Cybersecurity ranks as the No. 1 priority for K-12 technology leaders for the fifth year in a row, according to a new report from the nonprofit Consortium for School Networking.
A decade ago, cybersecurity was a low priority, ranking 13th out of 16 options, according to CoSN’s annual State of EdTech Leadership report, which surveyed more than 1,200 U.S. school district technology leaders between Jan. 10 and Feb. 28.
The findings suggest that K-12 technology leaders are still struggling to figure out how to solve cybersecurity problems, which are becoming more common and complicated. There have been 1,619 publicly disclosed cyberattacks on schools between 2016 and 2022, according to K12 Security Information Exchange, a nonprofit focused on helping schools prevent cyberattacks.
Cyberattacks can cause major disruptions to teaching and learning, and to administrative functions in a school district. The attacks can also put sensitive data about students and employees at risk. In fact, 43 percent of district technology leaders said their districts have been hit by a cyberattack that has caused some type of disruption, according to the CoSN report. In some cases, school districts have had to shut down schools for several days.
Though cyberattacks on schools are increasing, district technology leaders don’t feel adequately prepared to defend their networks. Less than a third of respondents (32 percent) said their district has sufficient cybersecurity resources to combat risks, while 46 percent said their district didn’t have sufficient resources, according to the report. And an overwhelming majority of district technology leaders (84 percent) said they are “extremely” or “very” interested in professional development related to cybersecurity.
Budget constraints are challenging
The lack of resources is tied to budget constraints, which continue to be a challenge for district technology leaders. Twelve percent of respondents said their district’s IT budget doesn’t allocate any funding for sustaining cybersecurity defense, the report found. A majority of respondents (64 percent) said their districts allocate 5 percent or less of their IT budgets for cybersecurity.
While “spending doesn’t necessarily equate to security, the lack of any budget for network security equipment or software to manage aspects like access and identity is alarming,” according to the report.
Because of inadequate funding, most districts (66 percent) do not have a full-time cybersecurity position, the report found. Thirty-four percent of districts distribute that responsibility across several jobs, 30 percent include that responsibility as part of an employee’s job, and 23 percent outsource the job.
“It would be nice to have a dedicated cybersecurity person,” said Keith Bockwoldt, the chief information officer for Hinsdale High School District 86 in Hinsdale, Ill. “But to get someone of quality, you’re going to have to pay that person [a lot] since there’s so much demand [for IT workers] right now.”
“It comes down to funds—having the money for the staffing is really what it comes down to,” said Bockwoldt, who served as treasurer for CoSN’s board of directors from April 2016 to March 2023.
To alleviate funding concerns, many in the K-12 community have been asking the Federal Communication Commission to modernize the E-rate program’s definition of “firewall”—which protects the network against unauthorized access or intrusions—so districts could use the money to upgrade their cybersecurity resources to meet current needs.
Right now, districts can only be reimbursed for “basic” protections. That means districts can’t use E-rate funds for more advanced firewalls, such as a virtual private network that creates a secure channel for data transmission and intrusion detection systems that stop network activity that violates predefined security policies.

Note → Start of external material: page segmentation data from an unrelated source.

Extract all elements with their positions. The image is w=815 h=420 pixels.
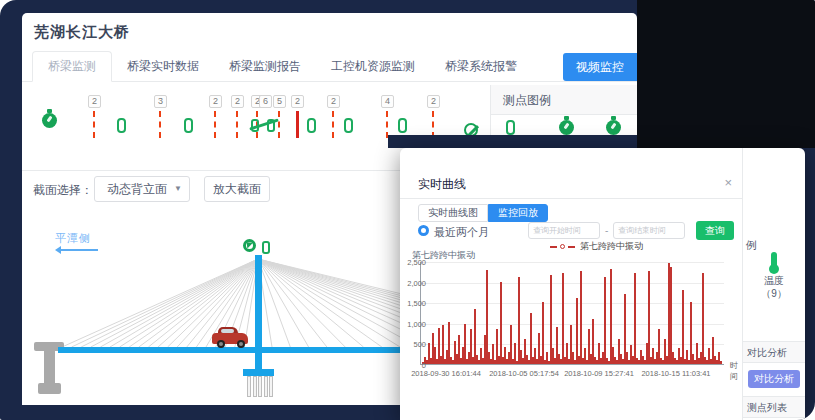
gauge-icon[interactable] xyxy=(559,120,574,135)
car-wheel xyxy=(217,340,225,348)
sensor-line xyxy=(93,111,95,138)
bridge-pier xyxy=(38,383,61,394)
background-band xyxy=(388,135,637,148)
tower-gauge-icon[interactable] xyxy=(243,239,256,252)
dialog-tab-1[interactable]: 实时曲线图 xyxy=(418,204,488,222)
y-tick-label: 500 xyxy=(402,340,426,349)
chart-legend[interactable]: 第七跨跨中振动 xyxy=(550,240,643,253)
link-icon[interactable] xyxy=(307,118,316,133)
sensor-count-badge: 2 xyxy=(88,95,101,108)
x-axis-name: 时间 xyxy=(730,360,742,382)
y-tick-label: 1,500 xyxy=(402,299,426,308)
sensor-line xyxy=(236,111,238,138)
sensor-count-badge: 2 xyxy=(291,95,304,108)
dialog-title: 实时曲线 xyxy=(418,176,466,193)
legend-label: 第七跨跨中振动 xyxy=(580,240,643,253)
x-tick-label: 2018-09-30 16:01:44 xyxy=(411,369,481,378)
sensor-line xyxy=(296,111,299,138)
legend-line xyxy=(550,246,557,248)
y-tick-label: 2,000 xyxy=(402,279,426,288)
chart-bar xyxy=(682,290,684,364)
sensor-count-badge: 3 xyxy=(154,95,167,108)
legend-marker-icon xyxy=(560,244,565,249)
bridge-side-label: 平潭侧 xyxy=(55,231,91,246)
start-time-input[interactable] xyxy=(528,222,600,239)
chart-bar xyxy=(542,302,544,364)
chart-bar xyxy=(634,273,636,364)
enlarge-section-button[interactable]: 放大截面 xyxy=(204,176,270,202)
chart-bar xyxy=(604,277,606,364)
detail-window: 实时曲线 × 实时曲线图监控回放 最近两个月 - 查询 第七跨跨中振动 第七跨跨… xyxy=(400,148,805,420)
chart-bar xyxy=(670,267,672,364)
tab-3[interactable]: 桥梁监测报告 xyxy=(214,52,316,81)
bridge-pile xyxy=(258,376,262,397)
sensor-count-badge: 2 xyxy=(327,95,340,108)
range-separator: - xyxy=(605,225,608,236)
sensor-line xyxy=(278,111,280,138)
legend-line xyxy=(568,246,575,248)
x-tick-label: 2018-10-09 15:27:41 xyxy=(564,369,634,378)
app-background: 芜湖长江大桥 桥梁监测桥梁实时数据桥梁监测报告工控机资源监测桥梁系统报警 视频监… xyxy=(0,0,815,420)
chart-bars xyxy=(422,262,724,364)
divider xyxy=(400,198,742,199)
y-tick-label: 1,000 xyxy=(402,320,426,329)
car-wheel xyxy=(237,340,245,348)
sensor-line xyxy=(432,111,434,138)
tower-link-icon[interactable] xyxy=(262,241,270,254)
gauge-icon[interactable] xyxy=(42,113,57,128)
bridge-pile xyxy=(247,376,251,397)
dialog-tabbar: 实时曲线图监控回放 xyxy=(418,204,548,222)
link-icon[interactable] xyxy=(398,118,407,133)
thermometer-icon[interactable] xyxy=(771,252,777,268)
sensor-line xyxy=(159,111,161,138)
link-icon[interactable] xyxy=(506,120,515,135)
bridge-pile xyxy=(264,376,268,397)
left-arrow-icon xyxy=(58,249,98,251)
page-title: 芜湖长江大桥 xyxy=(34,23,130,42)
x-tick-label: 2018-10-15 11:03:41 xyxy=(641,369,710,378)
tab-5[interactable]: 桥梁系统报警 xyxy=(430,52,532,81)
realtime-curve-dialog: 实时曲线 × 实时曲线图监控回放 最近两个月 - 查询 第七跨跨中振动 第七跨跨… xyxy=(400,148,743,420)
link-icon[interactable] xyxy=(344,118,353,133)
tab-2[interactable]: 桥梁实时数据 xyxy=(112,52,214,81)
chart-bar xyxy=(576,298,578,364)
temperature-count: （9） xyxy=(743,287,805,301)
chart-plot-area xyxy=(420,262,724,365)
tab-4[interactable]: 工控机资源监测 xyxy=(316,52,430,81)
query-button[interactable]: 查询 xyxy=(696,221,734,240)
sensor-line xyxy=(386,111,388,138)
y-tick-label: 2,500 xyxy=(402,258,426,267)
sensor-line xyxy=(332,111,334,138)
chart-bar xyxy=(648,271,650,364)
detail-sidebar: 例 温度 （9） 对比分析 对比分析 测点列表 xyxy=(743,148,805,420)
chart-bar xyxy=(720,361,722,364)
bridge-pier xyxy=(44,351,55,385)
chevron-down-icon: ▼ xyxy=(174,177,182,201)
section-select-label: 截面选择： xyxy=(33,182,93,199)
dialog-tab-2[interactable]: 监控回放 xyxy=(488,204,548,222)
sensor-count-badge: 2 xyxy=(231,95,244,108)
bridge-pile-cap xyxy=(243,369,274,376)
section-select[interactable]: 动态背立面 ▼ xyxy=(94,176,190,202)
end-time-input[interactable] xyxy=(613,222,685,239)
gauge-icon[interactable] xyxy=(606,120,621,135)
chart-bar xyxy=(702,273,704,364)
last-two-months-radio[interactable] xyxy=(418,225,429,236)
chart-bar xyxy=(500,282,502,364)
temperature-label: 温度 xyxy=(743,274,805,288)
link-icon[interactable] xyxy=(184,118,193,133)
sidebar-header-fragment: 例 xyxy=(746,238,757,253)
bridge-tower xyxy=(255,255,262,371)
chart-bar xyxy=(486,270,488,364)
x-tick-label: 2018-10-05 05:17:54 xyxy=(489,369,559,378)
compare-analysis-button[interactable]: 对比分析 xyxy=(748,370,800,388)
link-icon[interactable] xyxy=(117,118,126,133)
close-icon[interactable]: × xyxy=(724,175,732,190)
video-monitor-button[interactable]: 视频监控 xyxy=(563,53,637,81)
sensor-count-badge: 2 xyxy=(427,95,440,108)
bridge-pile xyxy=(253,376,257,397)
bridge-icon[interactable] xyxy=(251,119,277,134)
tab-1[interactable]: 桥梁监测 xyxy=(32,51,112,82)
sensor-count-badge: 2 xyxy=(209,95,222,108)
chart-bar xyxy=(562,273,564,364)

The E-rate federal program was established in 1996 to help schools and libraries across the country with internet connectivity needs.
More training and buy-in needed
Despite the funding and staffing challenges, district technology leaders are implementing more practices to improve cybersecurity. For example, 76 percent of respondents said their district conducts IT staff training, an 11-percentage-point increase from 2022. And 61 percent of respondents require two-factor authentication for district accounts, compared to 40 percent last year.
But there’s still room for improvement. There are still districts that do not provide any cybersecurity training to their teachers (13 percent), administrators (12 percent), support staff (14 percent), and students (33 percent), which is a problem because schools can then become easy targets for cybercriminals if they don’t know how to spot scams, experts said.
“The humans are a big part of this. It’s not just the funding,” said Diane Doersch, who leads CoSN’s board of directors and is also the senior director of information technology for Digital Promise. “School districts need a structured way to provide professional learning for the IT staff and then also a structured way to get cybersecurity training to the end users.”
The challenge is finding time to conduct those trainings, especially for educators who have a lot of other professional development they are required to do, according to district technology leaders.
“We don’t want to overwhelm staff,” said Bockwoldt. “We can’t dismiss [the training] either. We have to make sure that everybody knows what’s going on. We’ve got to figure out where we can embed it.”
Doersch, who was chief technology & information officer for a Wisconsin school district from 2016 to 2019, said one method that works is using an automated system that provides just-in-time training. Staff and students would watch videos and answer questions at their convenience but with a due date.
Both Bockwoldt and Doersch also underscored the importance of having buy-in from senior leadership to ensure that everyone sees cybersecurity as a priority.
“It’s not going away. It’s only getting worse, so we have to continue to be on our feet,” Bockwoldt said.